A year ago, after their big victory in the midterm elections, Republicans were full of confidence and anticipation. As Americans look toward next November, the question that many will be asking is: Are the Republicans really ready to lead? In three political arenas — Congress, the states and the presidential campaign trail — Republicans have left a checkered record in the past year.
For Republicans, the coming presidential election should be presented as mostly a referendum on the record and performance of President Obama. If it is, the president will be genuinely vulnerable, given the weak economy. Instead, Republicans have wound up making their party the focus of the campaign, to their detriment.
Last week, the president scored the cleanest victory of the year in the fight to extend the payroll tax break, capping a three-month standoff with congressional Republicans over economic issues. The political debacle that played out in Congress before Christmas is the clearest evidence of a party still divided between tea party insurgents and the governing class.
Republican leaders have yet to demonstrate that they know how to resolve the tension between running a campaign to shrink the government and then getting broad public support to put their policies in place. House Speaker John Boehner (Ohio) has struggled all year to reconcile the rambunctious freshman class to the realities of governing, particularly with such a partisan divide. Which is why the standoff over a two-month extension of the payroll tax cut ended up as such an embarrassment for the GOP.
Republicans are in worse shape today than they were last December. One year into Republican rule in the House, the GOP has the lowest-ever approval ratings for its congressional performance.
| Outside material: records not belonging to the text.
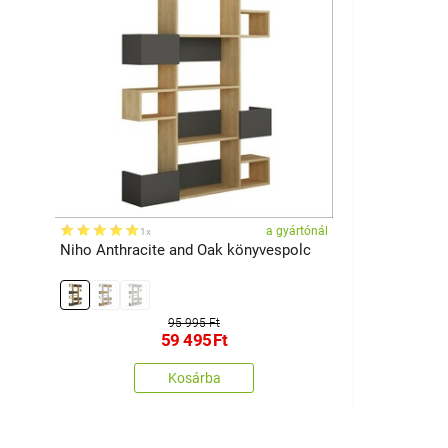
a gyártónál
1x
Niho Anthracite and Oak könyvespolc
95 995 Ft
59 495
Ft
Kosárba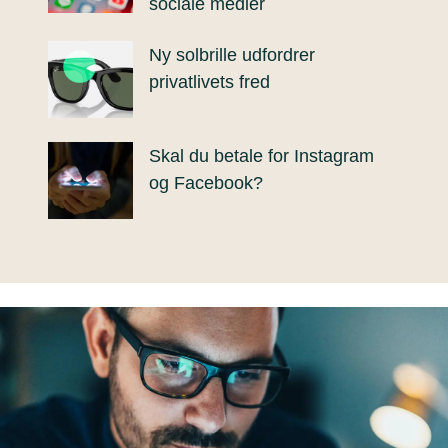
sociale medier
Ny solbrille udfordrer
privatlivets fred
Skal du betale for Instagram
og Facebook?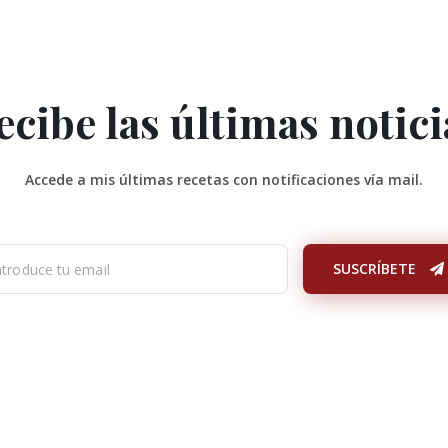
ecibe las últimas notici
Accede a mis últimas recetas con notificaciones vía mail.
SUSCRÍBETE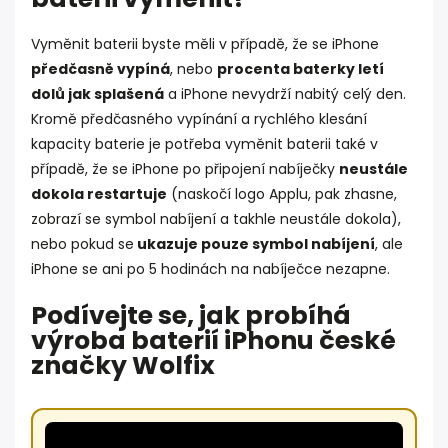
Vyměnit baterii byste měli v případě, že se iPhone
předčasně vypíná
, nebo
procenta baterky letí
dolů jak splašená
a iPhone nevydrží nabitý celý den.
Kromě předčasného vypínání a rychlého klesání
kapacity baterie je potřeba vyměnit baterii také v
případě, že se iPhone po připojení nabíječky
neustále
dokola restartuje
(naskočí logo Applu, pak zhasne,
zobrazí se symbol nabíjení a takhle neustále dokola),
nebo pokud se
ukazuje pouze symbol nabíjení
, ale
iPhone se ani po 5 hodinách na nabíječce nezapne.
Podívejte se, jak probíhá
výroba baterií iPhonu české
značky Wolfix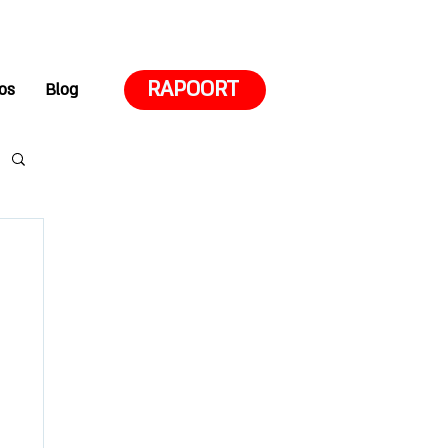
RAPOORT
os
Blog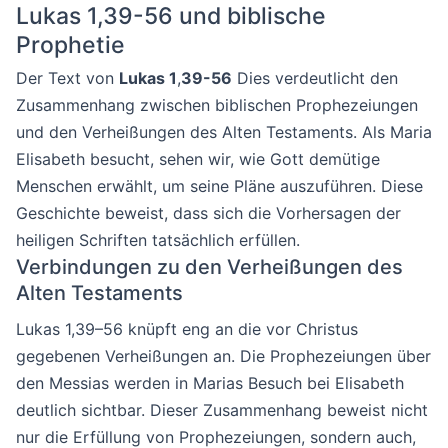
Lukas 1,39-56 und biblische
Prophetie
Der Text von
Lukas 1
,
39-56
Dies verdeutlicht den
Zusammenhang zwischen biblischen Prophezeiungen
und den Verheißungen des Alten Testaments. Als Maria
Elisabeth besucht, sehen wir, wie Gott demütige
Menschen erwählt, um seine Pläne auszuführen. Diese
Geschichte beweist, dass sich die Vorhersagen der
heiligen Schriften tatsächlich erfüllen.
Verbindungen zu den Verheißungen des
Alten Testaments
Lukas 1,39–56 knüpft eng an die vor Christus
gegebenen Verheißungen an. Die Prophezeiungen über
den Messias werden in Marias Besuch bei Elisabeth
deutlich sichtbar. Dieser Zusammenhang beweist nicht
nur die Erfüllung von Prophezeiungen, sondern auch,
The most recent Washington Post-ABC News poll found that just 20 percent of Americans approved of the job congressional Republicans have done this year, down 14 points since the spring, when the party was just taking hold in the House.
Congressional Democrats, too, are at low ebb, at 27 percent. But Obama’s overall approval ratings have perked up in the past month. He is not as ranked as high as most other recent presidents heading into a reelection year, but he is better off today than he was at the end of the summer. Congressional Republicans can take much of the credit for that.
Republican governors have more successes to show than their congressional colleagues. Their ranks include some of the party’s brightest stars, with New Jersey Gov. Chris Christie the most visible. Thanks to big Republican majorities in their legislatures, many of the governors have been able to show what conservative governance would look like.
They sought to balance budgets without raising taxes and have confronted the issue of public employee compensation while Washington avoided seriously tackling entitlement reform. But those actions have also garnered low approval ratings for many of the new governors elected in the big sweep of 2010.